Di Korea, Manusia Dikubur Untuk Fondasi Bangunan

266
BERBAGI
Di Korea, Manusia Dikubur Untuk Fondasi Bangunan

KotakNews.com – Di Korea, Manusia Dikubur Untuk Fondasi Bangunan, Fakta mengejutkan baru ditemukan di Korea Selatan. Diberitakan AFP, tim arkeologi dari Badan Warisan Budaya Korea Selatan menemukan dua kerangka yang berasal dari abad ke-lima Masehi di bawah dinding Banwolseong atau Wolseong Palace. Kedua kerangka manusia ditemukan berdampingan di bawah sudut Barat dari dinding Batu dan Bumi Wolseong Palace. Salah satu kerangka menghadap ke langit. Dan kerangka lainnya memutar wajah dan tangan ke kerangka yang lain.

“Temuan ini merupakan bukti arkeologi pertama dari kisah rakyat yang mengisahkan manusia dikorbankan menjadi fondasi bangunan, bendungan, atau dinding, adalah kisah nyata,” kata Choi Moon-Jung, juru bicara the Gyeongju National Research Institute of Cultural Heritage. Bahkan proses penguburan manusia secara hidup-hidup dengan jenazah raja sebagai tanda pengabdian dan pelayanan telah lama dikenal dalam budaya Korea.
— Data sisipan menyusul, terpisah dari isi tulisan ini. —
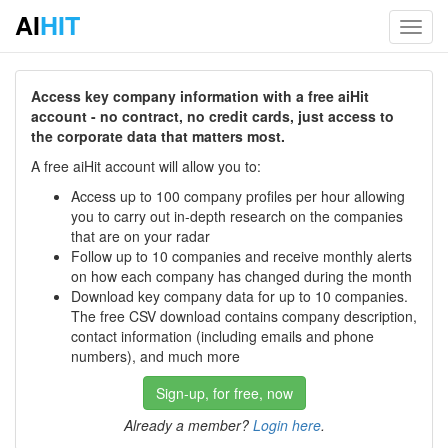
AI
HIT
Toggl
navig
Access key company information with a free aiHit
account - no contract, no credit cards, just access to
the corporate data that matters most.
A free aiHit account will allow you to:
Access up to 100 company profiles per hour allowing
you to carry out in-depth research on the companies
that are on your radar
Follow up to 10 companies and receive monthly alerts
on how each company has changed during the month
Download key company data for up to 10 companies.
The free CSV download contains company description,
contact information (including emails and phone
numbers), and much more
Sign-up, for free, now
Already a member?
Login here
.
Nampaknya menurut pendapat para penemu tersebut, saat dikubur secara hidup – hidup, para pelayan tersebut tidak melawan sama sekali. “Menilai dari fakta bahwa tidak ada tanda perlawanan ketika mereka dikuburkan, mereka pastilah dikubur ketika sudah tidak sadar atau meninggal,” kata peneliti senior Park Yoon-Jung. “Kisah masyarakat menunjukkan manusia dikorbankan untuk menenangkan para dewa dan memohon kepada Mereka untuk menjaga struktur bangunan berdiri lebih lama,”imbuhnya.

Para peneliti sedang melakukan uji DNA untuk memastikan karakteristik kerangka tersebut, baik fisik, kesehatan, pola makan, dan genetika lainnya. Selain itu temuan lainnya antara lain berupa potongan prasasti kayu dan patung manusia serta hewan dari abad ke-enam, temasuk sejumlah pakaian seperti turban dan lainnya yang serupa dikenakan pada peradaban kuno Asia Tengah di Songdiana.

Seperti yang diketahui Banwolseong atau Wolseong Palace merupakan tempat kediaman keluarga Kerajaan Silla di Gyeongju, Korea Selatan. Banyak benda – benda bersejarah yang masih terkubur di sana. Kerajaan Silla berdiri sejak 57 Sebelum Masehi hingga tahun 935 Masehi. Istana pertama Silla dinamakan Geumseong (“Istana Emas”), dibangun dalam komplek Banwolseong (“Istana Bulan Separuh”) di Gyeongju. Setelah menyatukan Tiga Kerajaan, Silla Bersatu tidak memindahkan ibu kota ke tempat baru, melainkan diperbesar dan diperbaharui. Karakteristik Gyeongju adalah jalan-jalannya dibuat dalam pola garis lurus dimana dalam temboknya dibangun kuil besar bernama Hwangnyongsa (Kuil Raja Naga). Atas perintah Raja Munmu (masa berkuasa 661–681), sebuah kolam besar bernama Anapji (“Kolam Itik dan Angsa Liar”) dibangun dalam komplek vila kerajaan. Kolam Anap berbentuk tidak teratur dimana salah satu sisi dibentuk dengan tanggul tinggi dan lurus dan sisanya di seberang yang lain mempertahankan bentuk alami yang berkelok-kelok. Kolam ini dilengkapi pula dengan miniatur gunung dan bebatuan. Di tempat ini diselenggarakan perayaan-perayaan nasional dan pesta-pesta, jamuan untuk utusan asing apabila sedang tidak digunakan untuk beristirahat. Walau kini Anapji masih terawat dengan baik, lokasi dan bentuk istana asli tidak diketahui.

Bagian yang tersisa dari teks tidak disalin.